Brendan Dolan-Gavitt asked me to write about how I debug rr itself. That's an interesting topic because it's a challenging problem; as I wrote a while ago, you sometimes feel you're in debugging hell so that others can go to heaven.
Brendan was talking about divergence bugs, i.e. bugs where replaying a recorded execution goes "off the rails" because there's some source of nondeterminism that differs between recording and replay. These can be further divided into recording bugs, where nondeterminism wasn't recorded correctly, and replay bugs, where there's enough information in the trace to replay but we replayed incorrectly.
rr saves the values of all general-purpose registers, the program counter, and the conditional branch counter, at most trace events, i.e. signals, context switches, and system calls that don't take the syscall-buffering fast path.

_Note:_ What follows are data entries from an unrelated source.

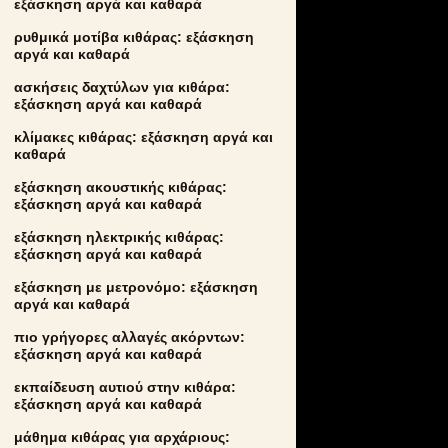
εξάσκηση αργά και καθαρά
ρυθμικά μοτίβα κιθάρας: εξάσκηση
αργά και καθαρά
ασκήσεις δαχτύλων για κιθάρα:
εξάσκηση αργά και καθαρά
κλίμακες κιθάρας: εξάσκηση αργά και
καθαρά
εξάσκηση ακουστικής κιθάρας:
εξάσκηση αργά και καθαρά
εξάσκηση ηλεκτρικής κιθάρας:
εξάσκηση αργά και καθαρά
εξάσκηση με μετρονόμο: εξάσκηση
αργά και καθαρά
πιο γρήγορες αλλαγές ακόρντων:
εξάσκηση αργά και καθαρά
εκπαίδευση αυτιού στην κιθάρα:
εξάσκηση αργά και καθαρά
μάθημα κιθάρας για αρχάριους: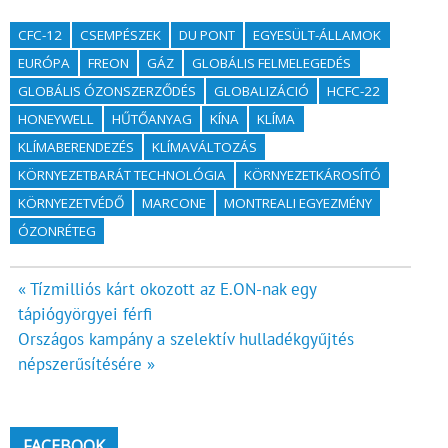
CFC-12
CSEMPÉSZEK
DU PONT
EGYESÜLT-ÁLLAMOK
EURÓPA
FREON
GÁZ
GLOBÁLIS FELMELEGEDÉS
GLOBÁLIS ÓZONSZERZŐDÉS
GLOBALIZÁCIÓ
HCFC-22
HONEYWELL
HŰTŐANYAG
KÍNA
KLÍMA
KLÍMABERENDEZÉS
KLÍMAVÁLTOZÁS
KÖRNYEZETBARÁT TECHNOLÓGIA
KÖRNYEZETKÁROSÍTÓ
KÖRNYEZETVÉDŐ
MARCONE
MONTREALI EGYEZMÉNY
ÓZONRÉTEG
Bejegyzés
« Tízmilliós kárt okozott az E.ON-nak egy
tápiógyörgyei férfi
navigáció
Országos kampány a szelektív hulladékgyűjtés
népszerűsítésére »
FACEBOOK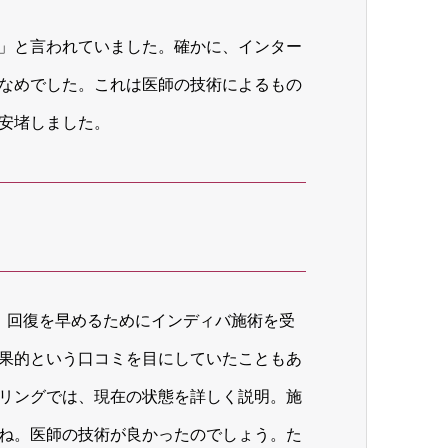
」と言われていました。確かに、インター
なめでした。これは医師の技術によるもの
安堵しました。
、回復を早めるためにインディバ施術を受
果的という口コミを目にしていたこともあ
リングでは、現在の状態を詳しく説明。施
ね。医師の技術が良かったのでしょう。た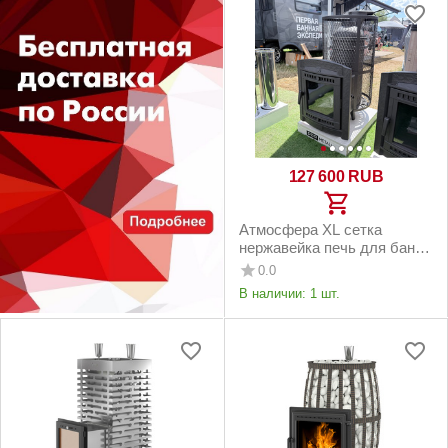
127 600
RUB
Атмосфера XL сетка
нержавейка печь для бани
чугунная
0.0
В наличии:
1 шт.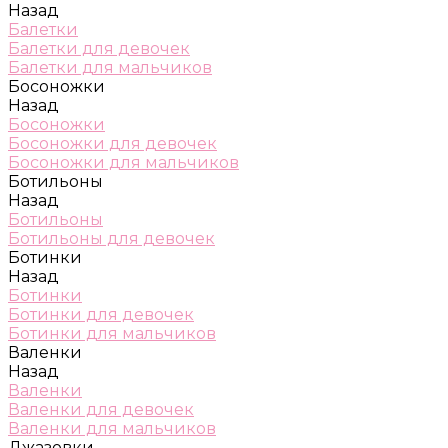
Назад
Балетки
Балетки для девочек
Балетки для мальчиков
Босоножки
Назад
Босоножки
Босоножки для девочек
Босоножки для мальчиков
Ботильоны
Назад
Ботильоны
Ботильоны для девочек
Ботинки
Назад
Ботинки
Ботинки для девочек
Ботинки для мальчиков
Валенки
Назад
Валенки
Валенки для девочек
Валенки для мальчиков
Джазовки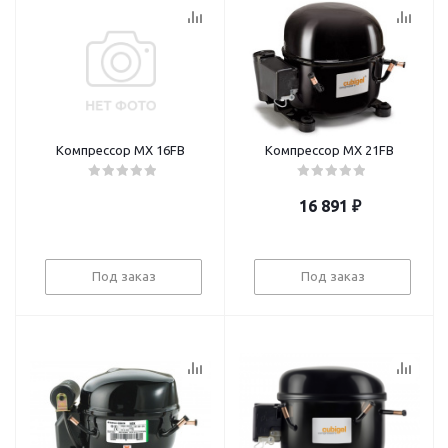
Компрессор MХ 16FB
Компрессор MХ 21FB
16 891
₽
Под заказ
Под заказ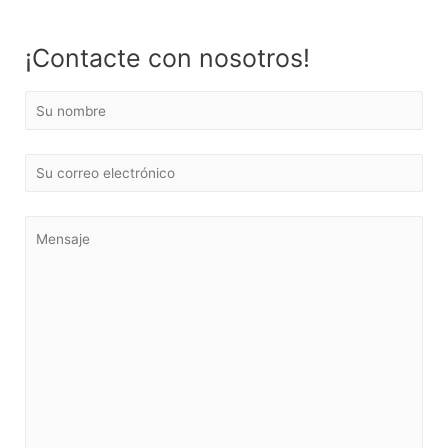
¡Contacte con nosotros!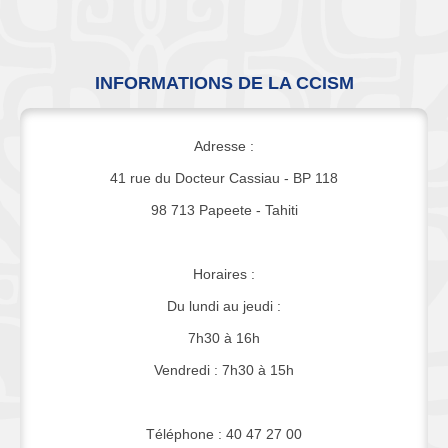
INFORMATIONS DE LA CCISM
Adresse :
41 rue du Docteur Cassiau - BP 118
98 713 Papeete - Tahiti
Horaires :
Du lundi au jeudi :
7h30 à 16h
Vendredi : 7h30 à 15h
Téléphone : 40 47 27 00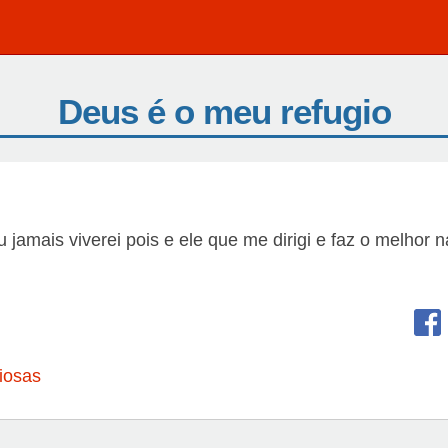
Deus é o meu refugio
jamais viverei pois e ele que me dirigi e faz o melhor 
iosas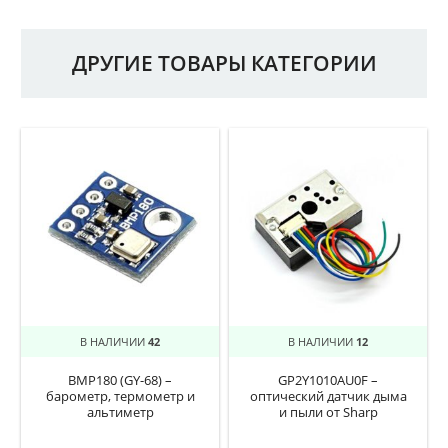
ДРУГИЕ ТОВАРЫ КАТЕГОРИИ
В НАЛИЧИИ
42
В НАЛИЧИИ
12
BMP180 (GY-68) –
GP2Y1010AU0F –
барометр, термометр и
оптический датчик дыма
альтиметр
и пыли от Sharp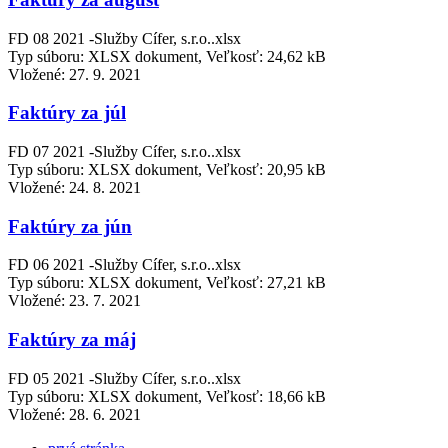
FD 08 2021 -Služby Cífer, s.r.o..xlsx
Typ súboru: XLSX dokument, Veľkosť: 24,62 kB
Vložené:
27. 9. 2021
Faktúry za júl
FD 07 2021 -Služby Cífer, s.r.o..xlsx
Typ súboru: XLSX dokument, Veľkosť: 20,95 kB
Vložené:
24. 8. 2021
Faktúry za jún
FD 06 2021 -Služby Cífer, s.r.o..xlsx
Typ súboru: XLSX dokument, Veľkosť: 27,21 kB
Vložené:
23. 7. 2021
Faktúry za máj
FD 05 2021 -Služby Cífer, s.r.o..xlsx
Typ súboru: XLSX dokument, Veľkosť: 18,66 kB
Vložené:
28. 6. 2021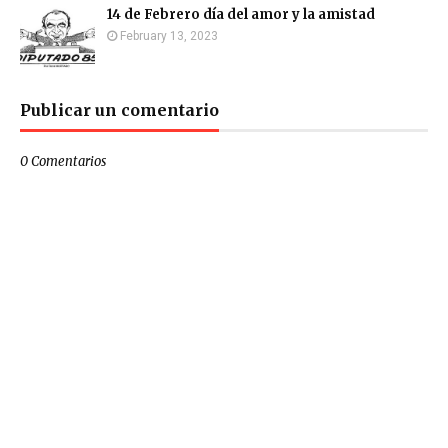
14 de Febrero día del amor y la amistad
February 13, 2023
Publicar un comentario
0 Comentarios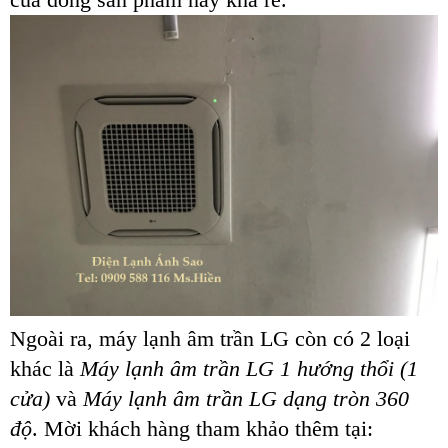
Ngoài ra, máy lạnh âm trần LG còn có 2 loại
khác là
Máy lạnh âm trần LG 1 hướng thổi (1
cửa)
và
Máy lạnh âm trần LG dạng tròn 360
độ
. Mời khách hàng tham khảo thêm tại: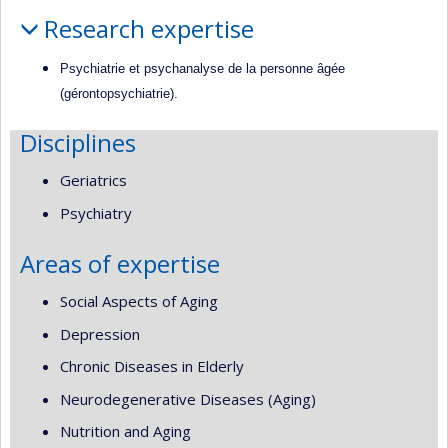
Profile
Research expertise
Psychiatrie et psychanalyse de la personne âgée
(gérontopsychiatrie).
Disciplines
Geriatrics
Psychiatry
Areas of expertise
Social Aspects of Aging
Depression
Chronic Diseases in Elderly
Neurodegenerative Diseases (Aging)
Nutrition and Aging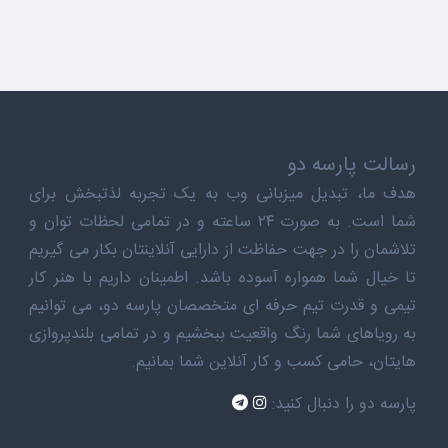
رسالت پارسه دو
هدف ما، تبدیل میزبانی وب به یک تجربه لذتبخش برای
شما است. به صورت ۲۴ ساعته و در تمامی لحظات توان و
تلاشمان را در جهت حفاظت از دارایی آنلاینتان بکار می گیریم
تا خیال شما همواره آسوده باشد. اطمینان داریم با هنر کار
تیمی و قدرت تیم حرفه ای متخصصان پارسه دو، می توانیم
به رویاهای شما رنگ واقعیت ببخشیم و در تمامی بلندپروازی
هایتان، حامی کسب و کار آنلاین شما بمانیم.
پارسه دو را دنبال کنید:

We typically detect divergence bugs when replay reaches the execution point of the next event but the replay register/counter state doesn't match the recorded state. This includes cases where a different system call is performed, and most cases where behavior changes during replay produce writes to stdout/stderr that differ from those during recording. Here's an example:
[ERROR /home/kfischer/rr-vanilla/src/Registers.cc:303:maybe_print_reg_mismatch() errno: SUCCESS] rdx 0 != 0xff (replaying vs. recorded) [FATAL /home/kfischer/rr-vanilla/src/Registers.cc:423:compare_register_files() errno: SUCCESS] (task 24036 (rec:24003) at time 1132365) -> Assertion `!bail_error || match' failed to hold. Fatal register mismatch (ticks/rec:4473519809/4473519809) Launch gdb with gdb /home/kfischer/.local/share/rr/latest-trace/mmap_hardlink_23_wine64 and attach to the rr debug server with: target remote :24036
In rr, most divergences are detected pretty soon after they are caused. In practice almost any change in control flow causes the conditional-branch counter to diverge. So the first thing I do is look for clues that something unusual happened just before the divergence was detected. One way to do that is to look at the trace leading up to the current point. If a rare system call or signal happened just before we diverged, it's worth looking closely at our handling of that! Another way is to use the emergency debugger mentioned above. This provides a gdbserver interface so you can inspect the state of the diverged process with gdb. Looking at the call stack can show that the process was doing something unusual that needs to be checked, especially if you have application source. Surprisingly often, with this data, I'm able to make some inspired guesses and write a standalone testcase that reproduces the problem, and from there it's usually easy.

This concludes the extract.